**WHAT IS REQUIRED:** Find the line in the data below that contains "Providing your clients with". Return that line and all the lines after it, unchanged.

[Dataset entries]
┏━━

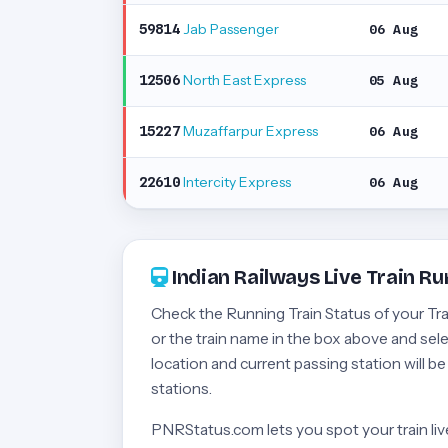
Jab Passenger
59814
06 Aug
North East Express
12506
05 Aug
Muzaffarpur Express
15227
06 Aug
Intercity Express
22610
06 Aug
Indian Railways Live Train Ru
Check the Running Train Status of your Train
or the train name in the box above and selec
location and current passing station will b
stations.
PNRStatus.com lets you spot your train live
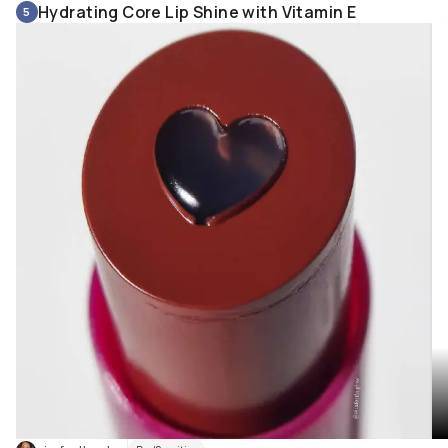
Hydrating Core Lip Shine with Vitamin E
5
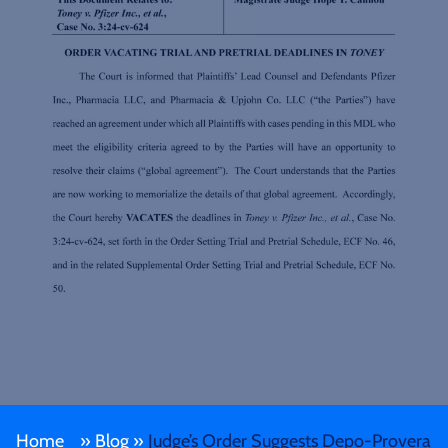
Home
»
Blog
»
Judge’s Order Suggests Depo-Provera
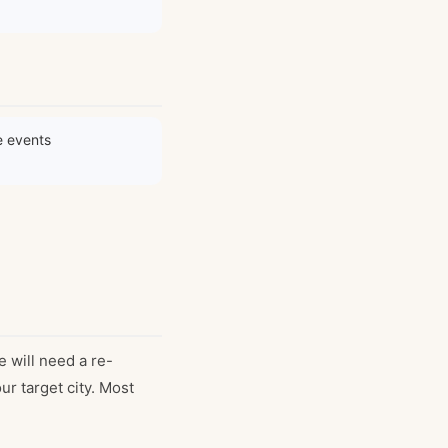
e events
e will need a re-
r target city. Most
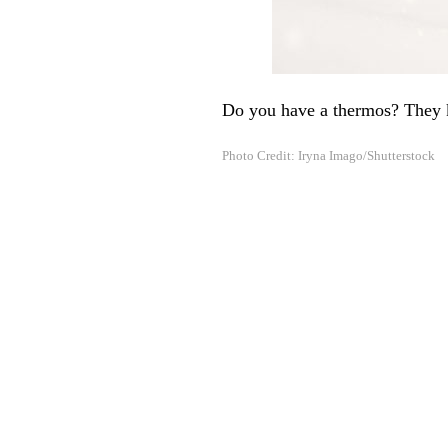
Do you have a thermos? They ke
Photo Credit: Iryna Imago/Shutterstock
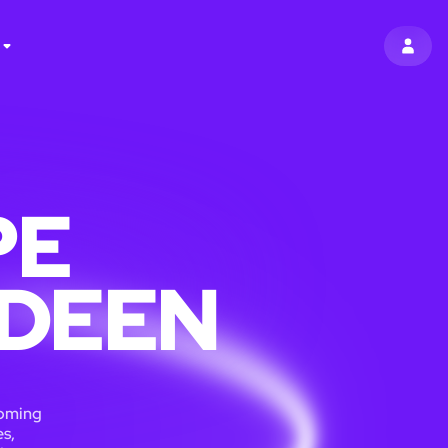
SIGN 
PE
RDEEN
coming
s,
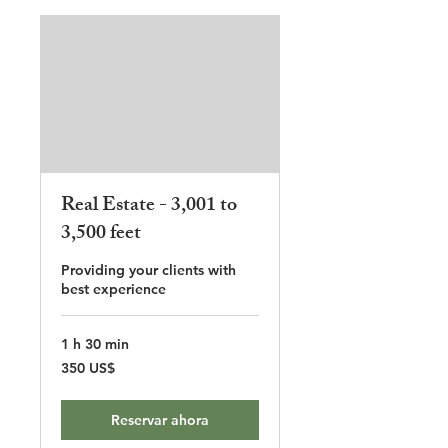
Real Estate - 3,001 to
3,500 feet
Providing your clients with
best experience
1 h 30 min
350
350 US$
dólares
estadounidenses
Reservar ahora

┗━━

**RESULT BELOW:**
Providing your clients with
best experience
1 h 30 min
350
350 US$
dólares
estadounidenses
Reservar ahora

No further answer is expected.